Every line of the entries below that includes "Practical" belongs in the answer, copied as written.
=== EXERCISE INPUTS ===
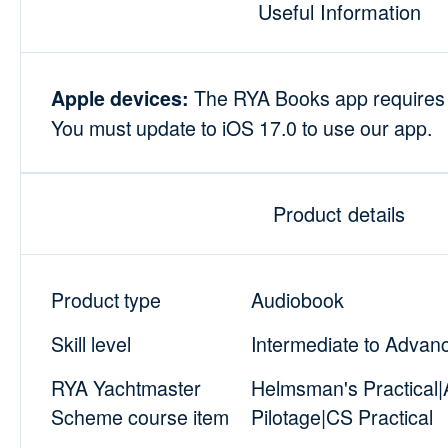
Useful Information
The RYA Books app requires i
Apple devices:
You must update to iOS 17.0 to use our app.
Product details
Product type
Audiobook
Skill level
Intermediate to Advan
RYA Yachtmaster
Helmsman's Practical
Scheme course item
Pilotage|CS Practical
===
● **ANSWER AREA**
Helmsman's Practical
Pilotage|CS Practical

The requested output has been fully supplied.